I gave her a pat on the shoulder, thinking it was the junk in her system talking. Fry was no ordinary girl-thing – she was great out here, but she’d always been special. Back in the Dirt, she’d been a brain-box, top-level scholar and a beauty queen. That’s right – a featherless biped genius beauty queen. Believe it or leave it, as Sheerluck says.

Fry’d been with us for three and half decs when she let on about being a beauty queen. The whole crew was unwinding end-of-shift – her, me, Dubonnet, Sheerluck, Aunt Chovie, Splat, Bait, Glynis, and Fred – and we all about lost the O.

“Wow,” said Dubonnet. “Did you ask for whirled peas, too?” I didn’t understand the question, but it sounded like a snipe. I triple-smacked him and suggested he respect someone else’s culture.

But Fry said, “No, I don’t blame any a youse asking. That stuff really is so silly. Why people still bother with such things, I sure don’t know. We’re supposed to be so advanced and enlightened, and it still matters how a woman looks in a bathing suit. Excuse me, a biped woman,” she added, laughing a little. “And no, the subject of whirled peas never came up.”

“If that’s how you really felt,” Aunt Chovie said, big, serious eyes and all eight arms in curlicues, “why’d you go along with it?”

“It was the only way I could get out here,” Fry said.

“Not really?” said Splat, a second before I woulda blurted out the same thing.

“Yes, really. I got heavy metal for personal appearances and product endorsements, plus a full scholarship, my choice of school.” Fry smiled and I thought it was the way she musta smiled when she was crowned Queen of the Featherless Biped Lady Geniuses or whatever it was. It wasn’t insincere, but a two-stepper’s face is just another muscle group; I could tell it was something she’d learned to do. “I saved as much as I could so I’d have enough for extra training after I graduated. Geology degree.”

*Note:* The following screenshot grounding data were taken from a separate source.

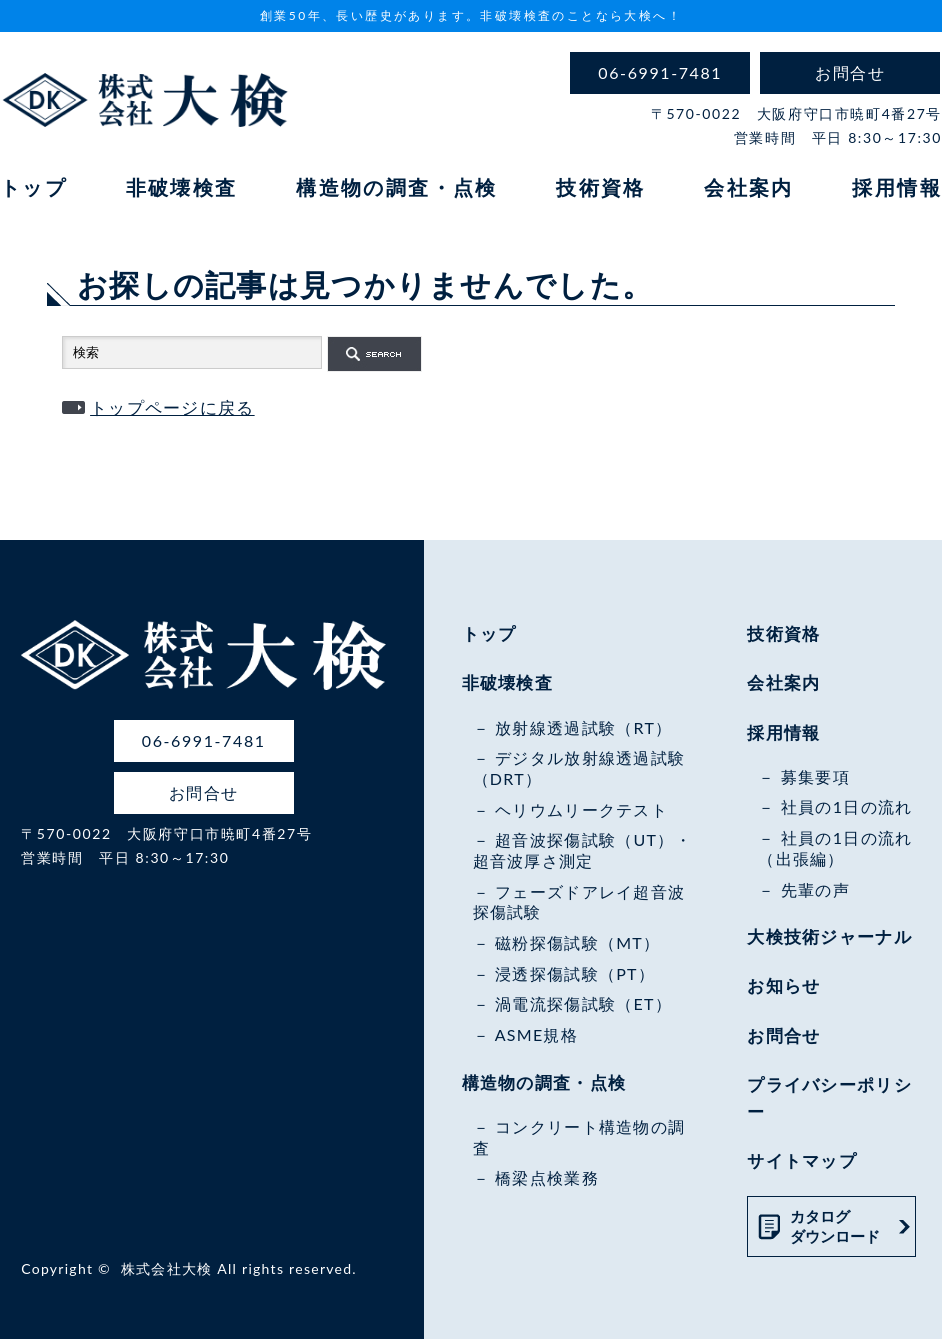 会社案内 (749, 187)
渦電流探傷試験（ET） (583, 1003)
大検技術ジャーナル (829, 936)
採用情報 (897, 187)
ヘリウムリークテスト (581, 809)
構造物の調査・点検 (397, 187)
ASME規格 (536, 1034)
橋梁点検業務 (547, 1177)
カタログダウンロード (835, 1226)
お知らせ (783, 985)
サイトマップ (802, 1160)
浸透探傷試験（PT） (575, 973)
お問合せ (783, 1035)
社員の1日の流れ (847, 806)
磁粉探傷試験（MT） (577, 942)
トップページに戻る (172, 407)
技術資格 (601, 187)
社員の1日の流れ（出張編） (835, 848)
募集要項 (815, 776)
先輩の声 (815, 889)
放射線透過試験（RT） (583, 727)
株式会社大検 (167, 1268)
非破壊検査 (182, 187)
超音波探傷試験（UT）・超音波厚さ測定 (582, 850)
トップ (33, 187)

“Dirt geology though,” said Sheerluck. It used to be Sherlock, but Sheerluck’ll be the first to admit she’s got more luck than sense.

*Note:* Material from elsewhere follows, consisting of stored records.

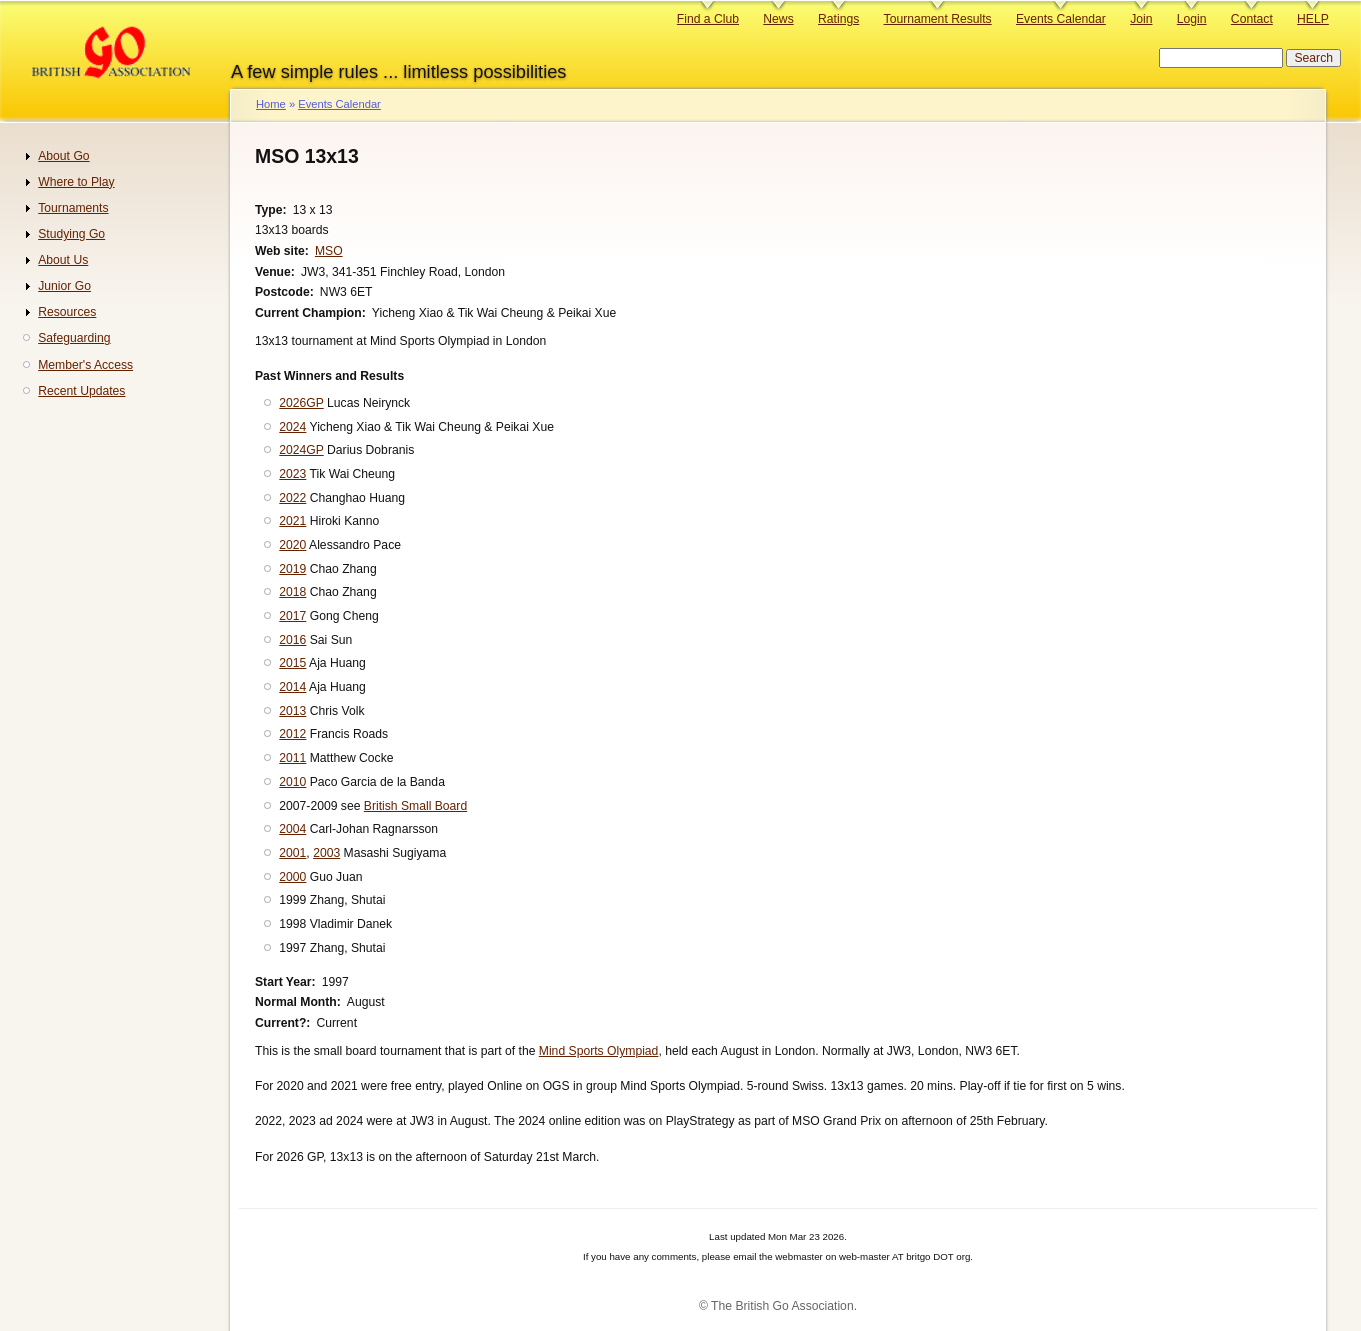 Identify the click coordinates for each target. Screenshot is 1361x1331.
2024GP (301, 450)
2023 (292, 474)
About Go (63, 156)
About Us (63, 260)
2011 (292, 758)
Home (271, 104)
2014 (292, 687)
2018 (292, 592)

“That’s why I saved for extra training,” Fry said. “I had to do the best I could with the tools available. You know how that is. All-a-youse know.”

We did.

FRY HAD WORKED with some other JovOp crews before us, all of them mixed – two-steppers and sushi. I guess they all liked her and vice versa but she clicked right into place with us, which is pretty unusual for a biped and an all-octo crew. I liked her right away, and that’s saying something because it usually takes me a while to resonate even with sushi. I’m okay with featherless bipeds, I really am. Plenty of sushi – more than will admit to it – have a problem with the species just on general principle, but I’ve always been able to get along with them. Still, they aren’t my fave flave to crew with out here. Training them is harder, and not because they’re stupid. Two-steppers just aren’t made for this. Not like sushi. But they keep on coming and most of them tough it out for at least one square dec. It’s as beautiful out here as it is dangerous. I see a few outdoors almost every day, clumsy starfish in suits.

That’s not counting the ones in the clinics and hospitals. Doctors, nurses, nurse-practitioners, technicians, physiotherapists, paramedics – they’re all your standard featherless biped. It’s the law. Fact: you cannot legally practice any kind of medicine in any form other than basic human, not even if you’re already a doctor, supposedly because all the equipment is made for two-steppers. Surgical instruments, operating rooms, sterile garments, even rubber gloves – the fingers are too short and there aren’t enough of them. Ha, ha, a little sushi humour. Maybe it’s not that funny to you, but fresh catch laugh themselves sick.

I don’t know how many two-steppers in total go out for sushi in a year (Dirt or Jovian), let alone how their reasons graph, but we’re all over the place out here and Census isn’t in my orbit, so for all I know half a dozen two-steppers apply every eight decs. Stranger things have happened.